Help problem with ram?

Associate
Joined
21 Sep 2008
Posts
8
I cant seem to install windows. Im trying to install windows xp but it blue screens. I used pc check(i think thats what the program is called) and it said their was a memory error. The Each stick of ram seems to work fine on their own but not together. T was told it was because the ram voltage was on automatic so i changed it to the amount provided on the stick but this still did nothing.

I have £69.99 x 1 - GeIL 4GB (2x2GB) PC2-8500C5 1066MHz Black Dragon EVO ONE DDR2 Dual Channel Kit (GE24GB1066C5DC)



£69.99 x 1 - GeIL 4GB (2x2GB) PC2-8500C5 1066MHz Black Dragon EVO ONE DDR2 Dual Channel Kit (GE24GB1066C5DC)
£15.99 x 1 - Pioneer DVR-216DBK 20x DVD±RW SATA Dual Layer ReWriter
£51.99 x 1 - Creative Sound Blaster X-Fi Xtreme Gamer 7.1 Sound Card - Retail
£179.99 x 1 - Dell S2409W 24" Widescreen True HD LCD Monitor - Black
£299.99 x 1 - Powercolor ATI Radeon HD 4870 X2 2048MB GDDR5 TV-OutDual DVIHDMI (PCI-Express) - Retail
£191.99 x 1 - Intel Core 2 Quad Q9550 LGA775 'Yorkfield' 2.83GHz 12MB-cache (1333FSB) Processor - Retail
£74.99 x 1 - Corsair TX 750W ATX2.2 SLI Compliant PSU
£114.99 x 1 - Asus P5Q Deluxe Intel P45 (Socket 775) PCI-Express DDR2 Motherboard
£57.99 x 1 - Samsung SpinPoint F1 750GB SATA-II 32MB Cache - OEM (HD753LJ)
£14.99 x 1 - Arctic Cooling Freezer 7 Pro CPU Cooler (Socket LGA775)


This is the rest of my setup
 
Is the system overclocked right now?
You can add a little more voltage to the Northbridge to add stability and even more juice to the RAM than the sticker says.
Finally, run memtest (it's free) and see what error are you getting.
The FSB of your processor is quad-pumped, meaning that by default it's clocked 333MHz.
I don't know what the auto settings set your RAM to. On normal RAM it sets it at DDR 800MHz, i.e. well below your rated speed.
Double check RAM setting, probably best to set the ratio to 1:1 for now.

Finally, despite you PSU being more than juicy enough, it might not be giving stable voltages. Is it a single rails design, or has it got multiple rails to attain the total 750W rating? IF so you might need to rearrange how things are connected to give more juice to the mobo. You can check the voltages in the BIOS, but multimeter is more reliable in my opinion.

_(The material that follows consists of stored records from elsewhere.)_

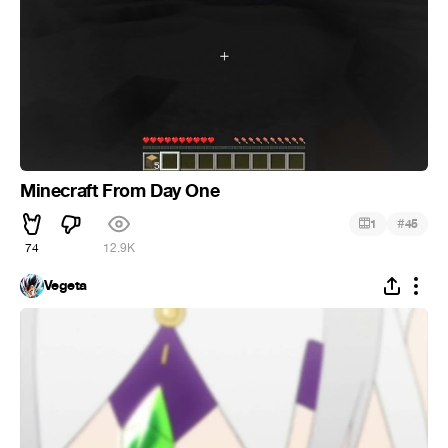
Minecraft From Day One
#
1
45
74
12.9K
Vegeta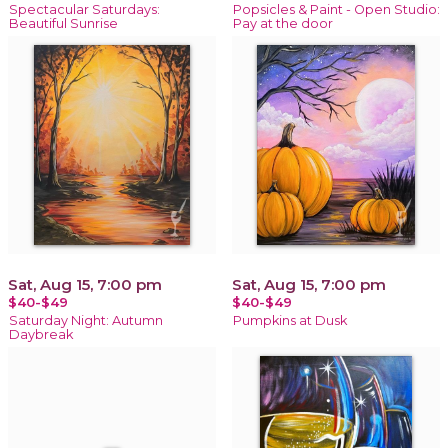
Spectacular Saturdays:
Popsicles & Paint - Open Studio:
Beautiful Sunrise
Pay at the door
Sat, Aug 15, 7:00 pm
Sat, Aug 15, 7:00 pm
$40-$49
$40-$49
Saturday Night: Autumn
Pumpkins at Dusk
Daybreak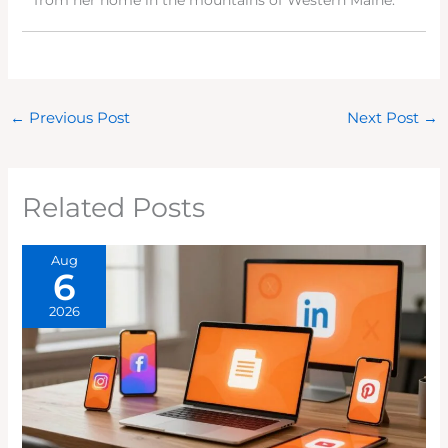
from her home in the mountains of Western Maine.
←
Previous Post
Next Post
→
Related Posts
Aug
6
2026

Last but not least, check the temperatures, perhaps the thermal paste has not been applied correctly, causing the CPU to overheat and causing instability?
What's the northbridge temp?


Furthermore, you can install Windows on just one stick of RAM, backup the disk image and do some testing in windows.